IM NAMEN DER REPUBLIK!

Das Bundesverwaltungsgericht hat durch die Richterin Mag. Gabriele ACHLEITNER als Einzelrichterin über die Beschwerde von XXXX , vertreten durch Sallinger & Rampl Rechtsanwälte, gegen den Bescheid der Österreichischen Gesundheitskasse, Landesstelle XXXX , vom 19.11.2020, Zl. XXXX , zu Recht erkannt:

A)

Der Beschwerde wird insofern teilweise stattgegeben als der vorgeschriebene Betrag auf
EUR 1.400,- (anstelle von EUR 1.800,-) herabgesetzt wird.

B)

Die Revision ist gemäß Art. 133 Abs. 4 B-VG nicht zulässig.


Text


Entscheidungsgründe:

I. Verfahrensgang:

I.1. Mit dem angefochtenen Bescheid der Österreichischen Gesundheitskasse (im Folgenden: ÖGK) vom 19.11.2020 wurde ausgesprochen, dass der nunmehrige Beschwerdeführer in Anwendung von § 113 iVm § 33 Allgemeines Sozialversicherungsgesetz (ASVG), einen Beitragszuschlag in Höhe von € 1.800,-- binnen 15 Tagen nach Zustellung des Bescheides an die ÖGK zu entrichten habe.

Begründend wurde im Wesentlichen ausgeführt, dass im Zuge einer am 12.05.2020 um 11:40 Uhr auf einer Baustelle im Gemeindegebiet von XXXX durchgeführten Kontrolle durch die Finanzpolizei XXXX XXXX , VSNR XXXX , XXXX , VSNR XXXX und XXXX , VSNR XXXX arbeitend betreten worden seien. Obgenannte seien zum Zeitpunkt der Kontrolle nicht zur Pflichtversicherung nach dem ASVG gemeldet gewesen.

I.2. Der Beschwerdeführer erhob gegen den Bescheid fristgerecht Beschwerde, in welcher er ausführte, dass der Bescheid an Rechtswidrigkeit seines Inhaltes sowie Rechtswidrigkeit wegen Verletzung von Verfahrensvorschriften leide. Insbesondere sei die rechtliche Beurteilung des vorliegenden Straferkenntnisses aus mehrfachen Gründen falsch.

Zum einen habe die ÖGK den Beschwerdeführer und die drei bei der Arbeit betretenen Personen nicht einvernommen, weswegen das Beweisverfahren unter Wahrung des rechtlichen Gehörs zu ergänzen wäre. Zum anderen habe zur seitens der Finanzpolizei angegebenen Tatzeit 08:00 Uhr niemand gearbeitet.

I.3. Mit Schreiben vom 14.01.2021 legte die ÖGK die Beschwerde sowie den Verwaltungsakt dem Bundesverwaltungsgericht zur Entscheidung vor.

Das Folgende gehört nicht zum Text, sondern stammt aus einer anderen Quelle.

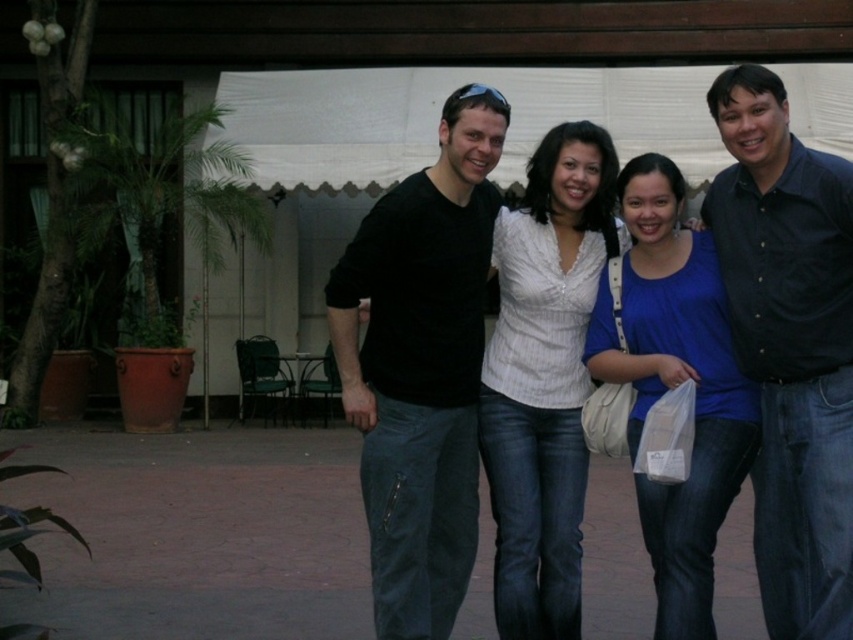 Describe the element at coordinates (544, 378) in the screenshot. I see `white textured blouse at center` at that location.

Which is above, white textured blouse at center or blue cotton shirt at center?

white textured blouse at center

Who is more distant from viewer, (585, 196) or (706, 442)?

Point (585, 196)

Where is `white textured blouse at center`? This screenshot has height=640, width=853. white textured blouse at center is located at coordinates (544, 378).

Describe the element at coordinates (788, 346) in the screenshot. I see `matte black shirt at center` at that location.

Which is below, matte black shirt at center or blue cotton shirt at center?

blue cotton shirt at center is below.

This screenshot has height=640, width=853. Describe the element at coordinates (788, 346) in the screenshot. I see `matte black shirt at center` at that location.

The height and width of the screenshot is (640, 853). Find the location of `matte black shirt at center`. matte black shirt at center is located at coordinates (788, 346).

Between matte black shirt at center and black shirt at center, which one appears on the left side from the viewer's perspective?

matte black shirt at center

Between matte black shirt at center and black shirt at center, which one has less height?

black shirt at center is shorter.

From the picture: Who is more distant from viewer, (805, 224) or (738, 236)?

The point (738, 236) is behind.

Find the location of a particular element. Image resolution: width=853 pixels, height=640 pixels. matte black shirt at center is located at coordinates (788, 346).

II. Das Bundesverwaltungsgericht hat erwogen:

1. Feststellungen:

Am 12.05.2020 um 11:40 Uhr führten Organe der Finanzpolizei für das Finanzamt XXXX in XXXX auf einer Baustelle des Beschwerdeführers eine Kontrolle durch. Dabei wurden XXXX , VSNR XXXX und XXXX , VSNR XXXX , bei der Arbeit angetroffen.

Diese Personen waren ab 12.05.2020 für den Beschwerdeführer tätig.

Betreffend XXXX , VSNR XXXX , konnte nicht festgestellt werden, dass dieser vor dem 13.05.2020 auf der Baustelle beschäftigt war.

XXXX war bis 29.06.2020, XXXX war bis 13.05.2020 und XXXX war bis 19.05.2020 in weiterer Folge geringfügig beim Beschwerdeführer beschäftigt.

Eine Meldung zur Sozialversicherung bezüglich der bei der Arbeit betretenen Personen wurde erst nach der Kontrolle durch die Finanzpolizei am 12.05.2020, um 13:12 Uhr verspätet erstattet.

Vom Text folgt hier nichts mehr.